UMBRIA | L’arte organaria in Umbria protagonista della Sagra Musicale 2026: valorizzare luoghi e organi straordinari
Un ciclo di 5 appuntamenti a ingresso gratuito per valorizzare i luoghi e gli organi straordinari della tradizione regionale: è l’arte organaria in Umbria, rassegna concertistica tra le principali novità dell’81.a edizione della Sagra Musicale Umbra, promossa dalla Fondazione Perugia Musica Classica dal 19 settembre al 3 ottobre nel capoluogo e in altre 10 città.
(TurismoItaliaNews) Ideata e curata dall’organista e docente Claudio Brizi, titolare della cattedra di oOrgano del Conservatorio di Perugia, e di Organo e Clavicembalo alla Kusatsu Summer Music Academy di Kusatsu, in Giappone, la rassegna organistica prenderà il via domenica 20 settembre, alle 21 alla Collegiata di Santa Maria Maggiore di Spello, con il concerto di Fabio Ciofini “Echi d’opera”: L’organo italiano tra Barocco e Belcanto; mercoledì 23 settembre – sempre alle 21 – la Chiesa Parrocchiale di San Bartolomeo, a Solomeo, ospiterà il concerto di “Come un giorno d’allegrezza pieno … stagion lieta è cotesta!”, ispirato a Il sabato del villaggio, di Giacomo Leopardi, con Lina Uinskyte, violino, e Marco Ruggeri, organo.
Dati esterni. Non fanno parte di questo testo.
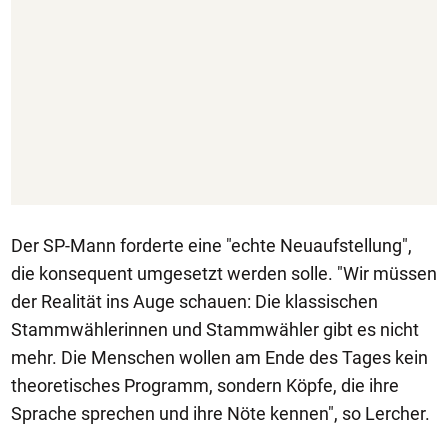
Der SP-Mann forderte eine "echte Neuaufstellung",
die konsequent umgesetzt werden solle. "Wir müssen
der Realität ins Auge schauen: Die klassischen
Stammwählerinnen und Stammwähler gibt es nicht
mehr. Die Menschen wollen am Ende des Tages kein
theoretisches Programm, sondern Köpfe, die ihre
Sprache sprechen und ihre Nöte kennen", so Lercher.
Domenica 27 settembre toccherà a Claudio Brizi, nella Cattedrale di San Rufino ad Assisi, alle 21; stessa ora martedì 29 settembre nella Basilica Cattedrale di San Benedetto, a Gualdo Tadino, con Stefano Pellini. Il viaggio nell’arte organaria umbra si concluderà sabato 3 ottobre, alle 18 all’Auditorium di San Fedele, a Montone, con Giulia Maria Rita Basile.
E’ già attiva la biglietteria online nel sito dedicato e dal 10 settembre è possibile acquistare i tagliandi anche in piazza del Circo, a Perugia, presso la sede della Fondazione.